Oren Cass writes at National Review Online about the problems associated with a proposed Universal Basic Income.
Under a UBI, the federal government would send each American (including children, in some plans) a monthly check of, say, $800 or $1,000 to cover basic needs. A couple would receive $20,000 per year, regardless of other income earned; a family with children would get more. The bloated welfare state? Streamlined! Poverty? Solved! And all of it supposedly paid for by eliminating safety-net programs that would no longer be necessary.
Columnists are intrigued, “data journalists” excited, “explainers” cloyingly enthused. Technologists, certain that their breakthroughs in artificial intelligence and robotics will leave everyone else unemployed, see a UBI as critical to their utopian future; some are even funding a pilot program. But others think the time for a UBI has already arrived. Finland and Canada are experimenting with UBIs, and Switzerland has just held a national referendum on creating one (it was rejected by more than three to one).
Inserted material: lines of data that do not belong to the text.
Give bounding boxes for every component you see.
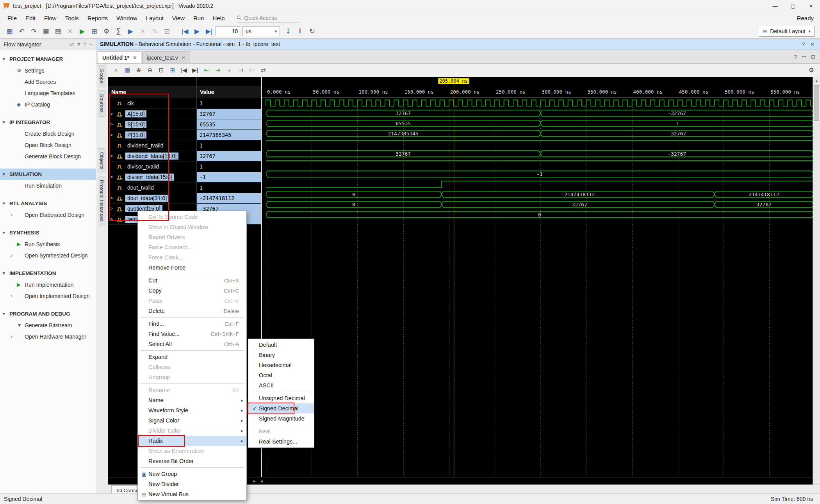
flow-item-language-templates[interactable]: Language Templates [0,87,96,99]
signal-value-a-15-0[interactable]: 32767 [197,109,261,119]
side-tab-objects[interactable]: Objects [98,148,105,173]
probe-icon[interactable]: ⊡ [161,26,173,36]
quick-access-search[interactable]: Quick Access [237,14,299,23]
menu-run[interactable]: Run [189,15,209,21]
menu-view[interactable]: View [168,15,189,21]
signal-value-p-31-0[interactable]: 2147385345 [197,130,261,140]
collapse-caret-icon[interactable]: ▾ [3,172,9,177]
signal-name-row-divisor-tdata-15-0[interactable]: >divisor_tdata[15:0] [108,172,196,183]
expand-arrow-icon[interactable]: > [108,217,117,222]
edit-icon[interactable]: ✎ [149,26,160,36]
tab-close-icon[interactable]: ✕ [133,55,137,60]
context-menu-item-radix[interactable]: Radix▸ [138,436,246,446]
maximize-icon[interactable]: ⊡ [811,54,815,60]
expand-arrow-icon[interactable]: > [108,122,117,127]
tab-ipcore-test-v[interactable]: ipcore_test.v✕ [142,51,190,63]
context-menu-item-find-value[interactable]: Find Value...Ctrl+Shift+F [138,329,246,339]
wave-row-b-15-0[interactable]: 655351 [262,118,813,128]
expand-arrow-icon[interactable]: > [108,195,117,201]
waveform-canvas[interactable]: 205.004 ns 0.000 ns50.000 ns100.000 ns15… [261,77,813,477]
go-to-end-icon[interactable]: ▶| [190,66,200,75]
flow-section-header-implementation[interactable]: ▾IMPLEMENTATION [0,268,96,279]
flow-section-header-project-manager[interactable]: ▾PROJECT MANAGER [0,53,96,65]
signal-name-row-dividend-tvalid[interactable]: dividend_tvalid [108,140,196,151]
cursor-time-label[interactable]: 205.004 ns [438,78,469,84]
signal-name-row-clk[interactable]: clk [108,98,196,109]
dashboard-icon[interactable]: ⊞ [89,26,100,36]
pause-icon[interactable]: ‖ [294,26,306,36]
context-menu-item-new-group[interactable]: ▣New Group [138,469,246,479]
context-menu-item-new-virtual-bus[interactable]: ▤New Virtual Bus [138,489,246,499]
waveform-settings-gear-icon[interactable]: ⚙ [806,66,816,75]
radix-option-hexadecimal[interactable]: Hexadecimal [248,360,314,370]
flow-item-open-synthesized-design[interactable]: ›Open Synthesized Design [0,250,96,261]
collapse-caret-icon[interactable]: ▾ [3,230,9,235]
flow-item-run-synthesis[interactable]: ▶Run Synthesis [0,238,96,250]
collapse-caret-icon[interactable]: ▾ [3,57,9,62]
wave-row-p-31-0[interactable]: 2147385345-32767 [262,128,813,138]
signal-name-row-a-15-0[interactable]: >A[15:0] [108,109,196,119]
maximize-button[interactable]: ▢ [784,0,802,12]
prev-transition-icon[interactable]: ⇤ [201,66,212,75]
signal-value-b-15-0[interactable]: 65535 [197,119,261,130]
flow-item-open-block-design[interactable]: Open Block Design [0,139,96,151]
wave-row-a-15-0[interactable]: 32767-32767 [262,108,813,118]
go-to-start-icon[interactable]: |◀ [179,66,189,75]
radix-option-octal[interactable]: Octal [248,370,314,380]
float-icon[interactable]: ▭ [802,54,806,60]
signal-value-dividend-tdata-15-0[interactable]: 32767 [197,151,261,161]
flow-section-header-simulation[interactable]: ▾SIMULATION [0,169,96,180]
find-icon[interactable]: ⌕ [111,66,121,75]
run-flow-icon[interactable]: ▶ [77,26,88,36]
flow-item-generate-bitstream[interactable]: ▼Generate Bitstream [0,319,96,331]
signal-name-row-dout-tvalid[interactable]: dout_tvalid [108,183,196,193]
signal-name-row-p-31-0[interactable]: >P[31:0] [108,130,196,140]
wave-row-rema[interactable]: 0 [262,209,813,220]
flow-section-header-program-and-debug[interactable]: ▾PROGRAM AND DEBUG [0,308,96,319]
menu-reports[interactable]: Reports [83,15,112,21]
flow-item-open-elaborated-design[interactable]: ›Open Elaborated Design [0,209,96,220]
flow-item-open-implemented-design[interactable]: ›Open Implemented Design [0,290,96,302]
cursor-line[interactable] [454,85,454,477]
context-menu-item-reverse-bit-order[interactable]: Reverse Bit Order [138,456,246,466]
flow-item-create-block-design[interactable]: Create Block Design [0,128,96,139]
help-icon[interactable]: ? [84,41,86,47]
sim-time-input[interactable] [216,26,240,36]
scroll-up-icon[interactable]: ▲ [813,77,820,84]
clear-breakpoints-icon[interactable]: ✕ [137,26,148,36]
next-edge-icon[interactable]: ⊢ [247,66,257,75]
expand-arrow-icon[interactable]: › [11,212,17,218]
context-menu-item-signal-color[interactable]: Signal Color▸ [138,415,246,426]
context-menu-item-remove-force[interactable]: Remove Force [138,263,246,273]
radix-option-binary[interactable]: Binary [248,350,314,360]
radix-option-signed-decimal[interactable]: ✓Signed Decimal [248,403,314,413]
signal-name-row-dout-tdata-31-0[interactable]: >dout_tdata[31:0] [108,193,196,204]
context-menu-item-copy[interactable]: CopyCtrl+C [138,286,246,296]
menu-file[interactable]: File [3,15,21,21]
context-menu-item-expand[interactable]: Expand [138,352,246,362]
signal-name-row-dividend-tdata-15-0[interactable]: >dividend_tdata[15:0] [108,151,196,161]
swap-cursor-icon[interactable]: ⇄ [258,66,268,75]
time-unit-dropdown[interactable]: us ▾ [242,26,280,36]
run-all-icon[interactable]: ▶ [191,26,203,36]
signal-value-dout-tdata-31-0[interactable]: -2147418112 [197,193,261,204]
wave-row-divisor-tdata-15-0[interactable]: -1 [262,169,813,179]
wave-row-dividend-tdata-15-0[interactable]: 32767-32767 [262,149,813,159]
expand-arrow-icon[interactable]: › [11,253,17,258]
toggle-icon[interactable]: ⇄ [70,41,74,47]
collapse-caret-icon[interactable]: ▾ [3,271,9,276]
minimize-button[interactable]: — [766,0,784,12]
run-for-time-icon[interactable]: ↧ [282,26,294,36]
context-menu-item-new-divider[interactable]: New Divider [138,479,246,489]
flow-section-header-ip-integrator[interactable]: ▾IP INTEGRATOR [0,117,96,128]
layout-selector[interactable]: ⊞ Default Layout ▾ [759,26,815,37]
scroll-left-icon[interactable]: ◂ [260,478,263,484]
collapse-caret-icon[interactable]: ▾ [3,201,9,206]
copy-icon[interactable]: ▣ [40,26,52,36]
help-icon[interactable]: ? [802,41,805,47]
context-menu-item-find[interactable]: Find...Ctrl+F [138,319,246,329]
help-icon[interactable]: ? [794,54,797,60]
relaunch-icon[interactable]: ↻ [307,26,318,36]
flow-item-add-sources[interactable]: Add Sources [0,76,96,87]
context-menu-item-delete[interactable]: DeleteDelete [138,306,246,316]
Andy Stern — the former head of SEIU, America’s largest private-sector labor union — has just published a book arguing for a UBI here. Charles Murray, a prominent scholar on the right, has also made the case for a UBI. Former labor secretary Robert Reich, plugging Stern’s effort, says, “America has no choice.”
Actually, we do have a choice — one that goes far beyond safety-net details to reach the very heart of state and society. A UBI would pose severe practical challenges. … But even if it could work, it should be rejected on principle. A UBI would redefine the relationship between individuals, families, communities, and the state by giving government the role of provider. It would make work optional and render self-reliance moot. An underclass dependent on government handouts would no longer be one of society’s greatest challenges but instead would be recast as one of its proudest achievements.